In case you need wood treatment against insects, you should consider using short-term effect products that are atoxic for mammals. Although permethrin and other synthetic pyrethroids are largely used (for instance permethrin is also used for Mosquito disinfestation), recent studies showed that in laboratory experiments this substance reduces the reproductive capacity of laboratory animals and provokes foetus anomalies. Instead there are no contraindications for the use of boron salts as wood preservatives against fungi and insects.

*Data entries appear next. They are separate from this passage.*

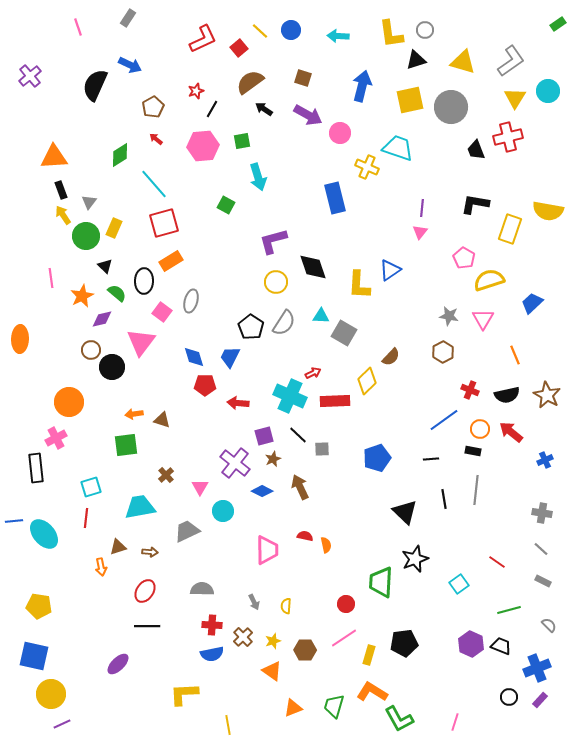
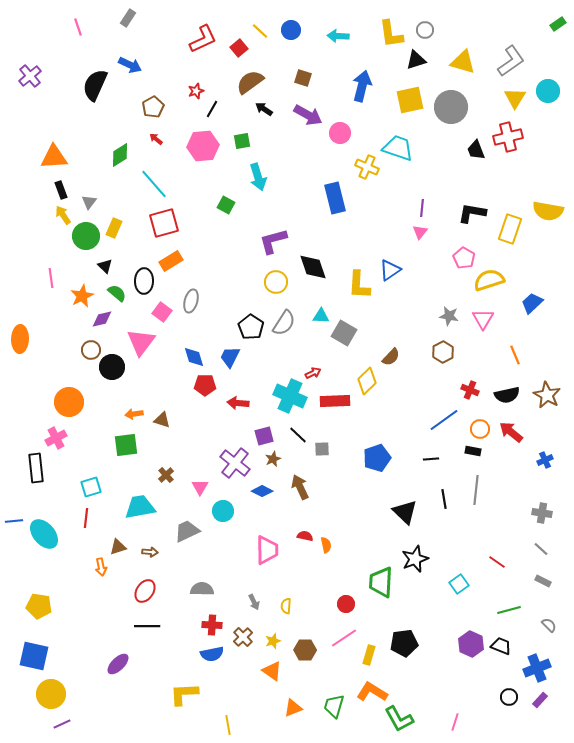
black L-shape at (475, 204): moved 3 px left, 9 px down
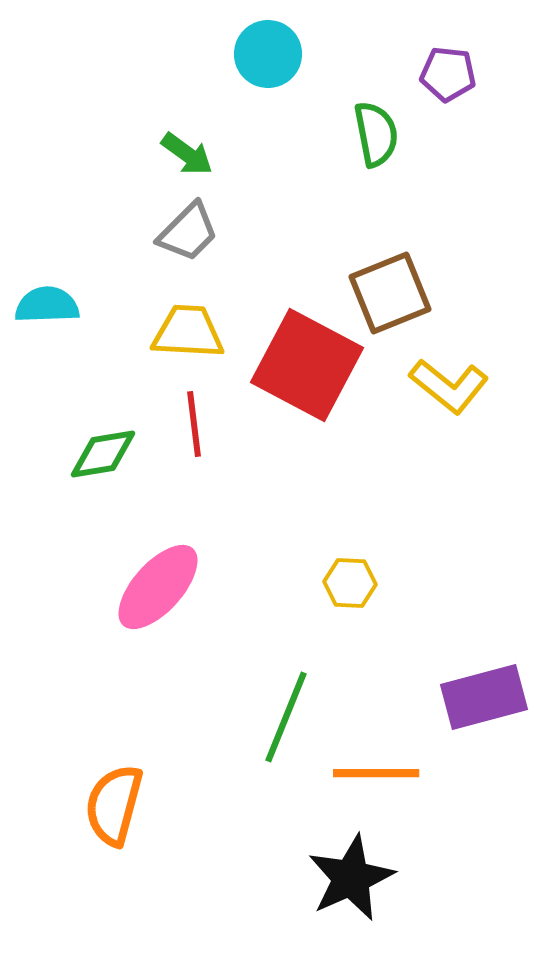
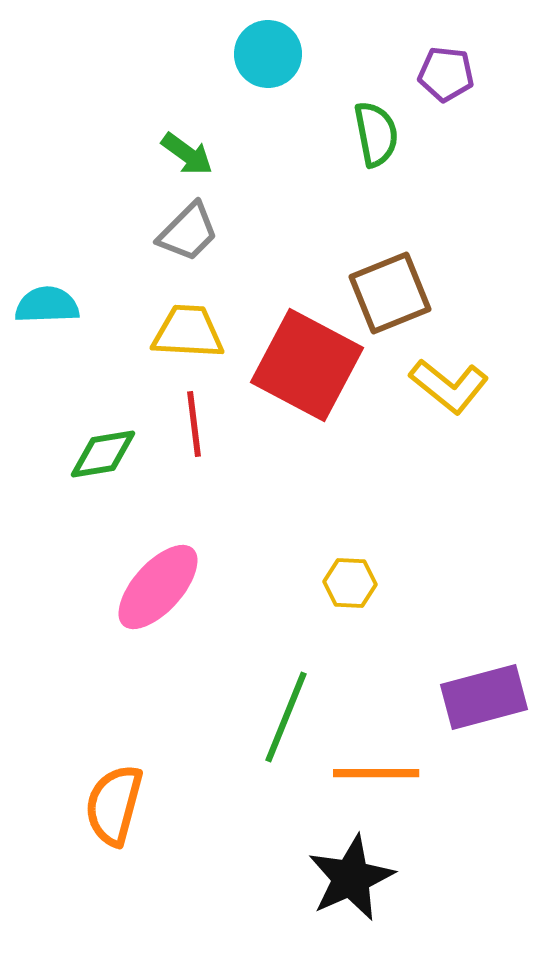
purple pentagon: moved 2 px left
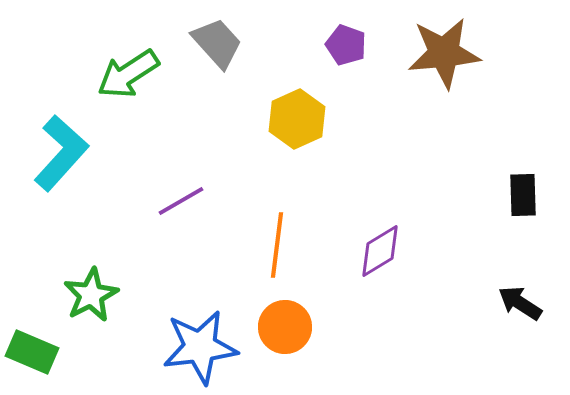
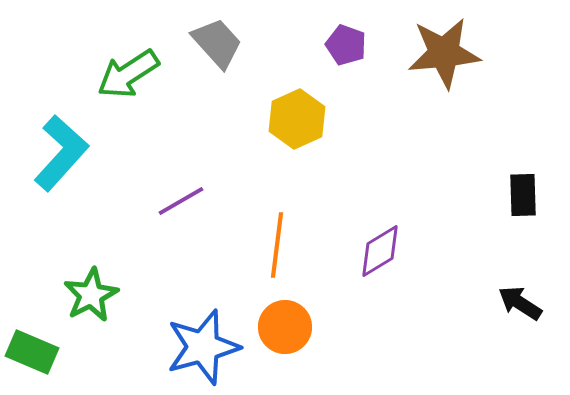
blue star: moved 3 px right; rotated 8 degrees counterclockwise
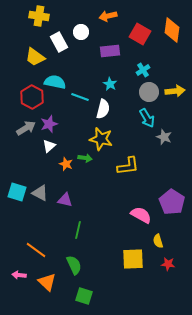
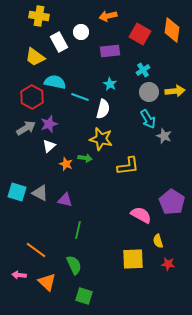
cyan arrow: moved 1 px right, 1 px down
gray star: moved 1 px up
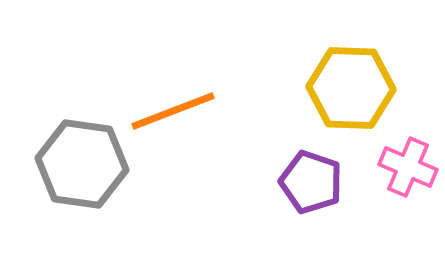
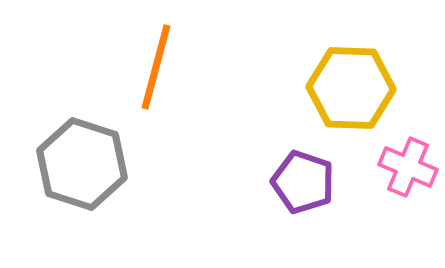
orange line: moved 17 px left, 44 px up; rotated 54 degrees counterclockwise
gray hexagon: rotated 10 degrees clockwise
purple pentagon: moved 8 px left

Enrich your garden with habitats suitable for bats

For example by planting a mixture of flowers, shrubs and trees that can attract many insects from spring to autumn. You should prefer native plants instead of exotics or hybrids, because they can attract so many more insects.


Put up a bat box

The important thing is to choose the proper design according to the kind of environment. This model fits urban and suburban environments. You may place the bat box on the wall of a building, for example right under the rain gutters, or on a pole, at least 4 metres high above the ground. It should be mounted under the eaves with six hours of sun exposure if you live in a region where average July temperature is 35°C, and with at least ten hours of sun if the average July temperature is less than 27°C. You can mount your bat box at any time of the year but colonization may require a long time.

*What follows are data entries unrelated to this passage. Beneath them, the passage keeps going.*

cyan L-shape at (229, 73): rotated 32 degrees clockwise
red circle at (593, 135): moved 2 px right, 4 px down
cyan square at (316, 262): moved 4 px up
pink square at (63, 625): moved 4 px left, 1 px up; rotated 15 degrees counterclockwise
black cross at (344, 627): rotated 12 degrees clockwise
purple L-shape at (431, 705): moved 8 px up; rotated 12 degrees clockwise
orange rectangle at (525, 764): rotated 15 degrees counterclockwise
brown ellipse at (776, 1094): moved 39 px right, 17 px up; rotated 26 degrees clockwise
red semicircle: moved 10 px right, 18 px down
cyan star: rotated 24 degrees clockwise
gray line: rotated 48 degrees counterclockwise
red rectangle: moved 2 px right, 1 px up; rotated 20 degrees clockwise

The boxes mounted in early spring are more likely to be occupied than in late summer. Anyway, there are no guarantees that a bat house will attract bats even if it meets all proper requirements. Bats must already be in the area, they must find the bat house, and they must like it better than their current roost situation. To find out whether or not your bat house is occupied you can wait for the evening and watch the animals flying out, or you can put a white plastic sheet on the ground right beneath the box an check for guano. Bat boxes usually do not require maintenance but in case you decide to carry out any operation, you should do it in winter, when bats are not there.


Keep your cat indoors!

Cats are the most important predators of bats, and also of many other small vertebrates. They are very skilled and widespread all over our country in large numbers, because they are domestic and thus not subjected to natural selection as wildlife is. Keeping your cat indoors would save the lives of many bats, songbirds and reptiles allowing their populations to begin to recover.